[Supplied entries — start]

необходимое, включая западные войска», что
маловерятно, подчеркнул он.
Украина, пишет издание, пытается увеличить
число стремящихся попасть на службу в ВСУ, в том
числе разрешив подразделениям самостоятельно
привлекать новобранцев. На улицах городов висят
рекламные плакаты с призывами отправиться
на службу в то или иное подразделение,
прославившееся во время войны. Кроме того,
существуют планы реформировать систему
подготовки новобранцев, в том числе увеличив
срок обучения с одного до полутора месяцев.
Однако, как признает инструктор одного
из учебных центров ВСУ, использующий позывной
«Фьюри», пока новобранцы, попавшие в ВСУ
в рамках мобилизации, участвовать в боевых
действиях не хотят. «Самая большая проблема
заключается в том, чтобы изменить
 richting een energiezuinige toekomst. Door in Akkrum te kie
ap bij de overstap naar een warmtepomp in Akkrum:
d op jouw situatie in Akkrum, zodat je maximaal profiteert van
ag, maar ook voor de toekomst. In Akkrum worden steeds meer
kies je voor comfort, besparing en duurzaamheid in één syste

[Supplied entries — finish]
[Supplied entries — start]

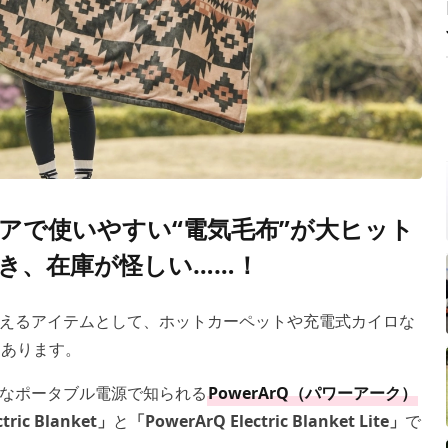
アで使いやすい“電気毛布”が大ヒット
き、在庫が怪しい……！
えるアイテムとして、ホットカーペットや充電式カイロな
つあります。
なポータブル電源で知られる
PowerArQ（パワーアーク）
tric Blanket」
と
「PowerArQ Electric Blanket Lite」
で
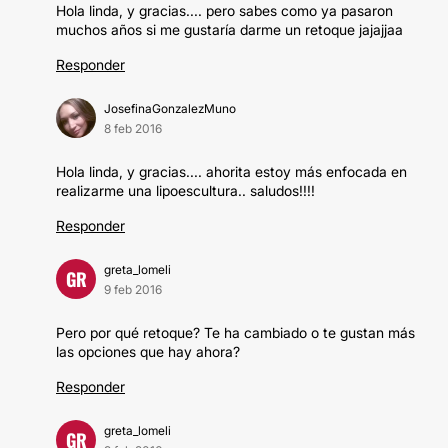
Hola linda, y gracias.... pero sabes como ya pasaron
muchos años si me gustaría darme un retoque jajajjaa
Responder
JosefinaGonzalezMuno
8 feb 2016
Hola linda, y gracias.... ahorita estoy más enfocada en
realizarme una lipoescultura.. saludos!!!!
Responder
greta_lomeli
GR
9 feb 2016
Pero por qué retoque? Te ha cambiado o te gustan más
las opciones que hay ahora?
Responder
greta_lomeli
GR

[Supplied entries — finish]

* Assigned task
Could you set down, word for word, only the lines above from the line with "richting een energiezuinige" to the line with "kies je voor", including both?

* Task answer
 richting een energiezuinige toekomst. Door in Akkrum te kie
ap bij de overstap naar een warmtepomp in Akkrum:
d op jouw situatie in Akkrum, zodat je maximaal profiteert van
ag, maar ook voor de toekomst. In Akkrum worden steeds meer
kies je voor comfort, besparing en duurzaamheid in één syste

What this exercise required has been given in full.